Transcribed page contents:
'''

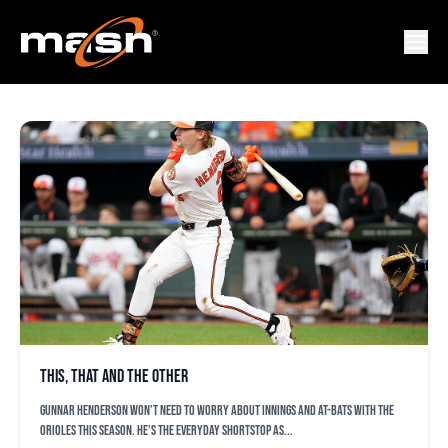
KYLE MOORE
This, that and the other
Gunnar Henderson won’t need to worry about innings and at-bats with the
Orioles this season. He’s the everyday shortstop as...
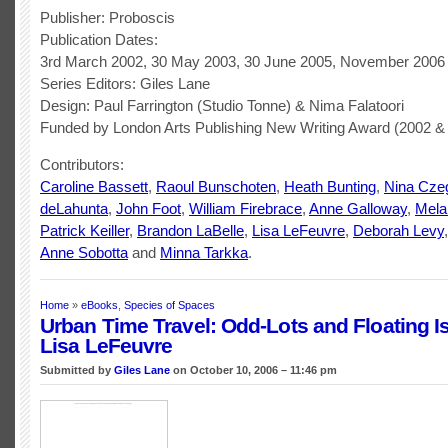
Publisher: Proboscis
Publication Dates:
3rd March 2002, 30 May 2003, 30 June 2005, November 2006
Series Editors: Giles Lane
Design: Paul Farrington (Studio Tonne) & Nima Falatoori
Funded by London Arts Publishing New Writing Award (2002 &
Contributors:
Caroline Bassett
,
Raoul Bunschoten
,
Heath Bunting
,
Nina Cze
deLahunta
,
John Foot
,
William Firebrace
,
Anne Galloway
,
Mela
Patrick Keiller
,
Brandon LaBelle
,
Lisa LeFeuvre
,
Deborah Levy
Anne Sobotta
and
Minna Tarkka
.
Home
»
eBooks
,
Species of Spaces
Urban Time Travel: Odd-Lots and Floating I
Lisa LeFeuvre
Submitted by
Giles Lane
on October 10, 2006 – 11:46 pm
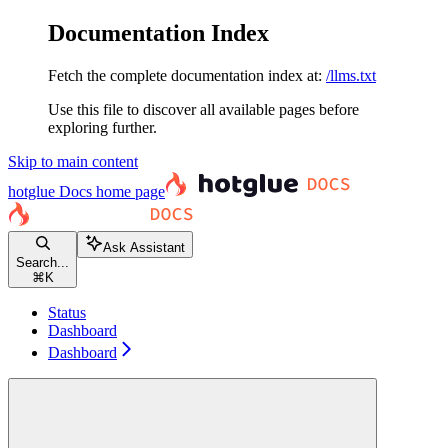
Documentation Index
Fetch the complete documentation index at:
/llms.txt
Use this file to discover all available pages before
exploring further.
Skip to main content
hotglue Docs
home page
Ask Assistant
Search...
⌘
K
Status
Dashboard
Dashboard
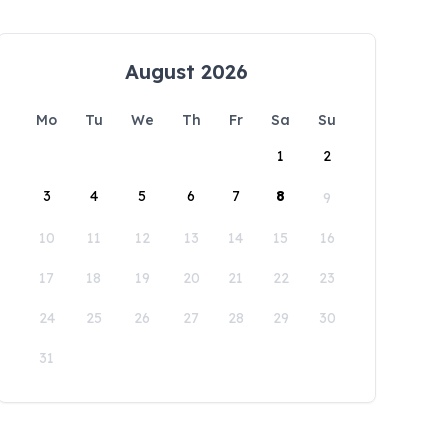
August 2026
Mo
Tu
We
Th
Fr
Sa
Su
1
2
3
4
5
6
7
8
9
10
11
12
13
14
15
16
17
18
19
20
21
22
23
24
25
26
27
28
29
30
31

'''

- **PROBLEM**
Where does "Lane" occur in the data? Copy each line that has it.

- **WRITTEN RESPONSE**
Series Editors: Giles Lane
Giles Lane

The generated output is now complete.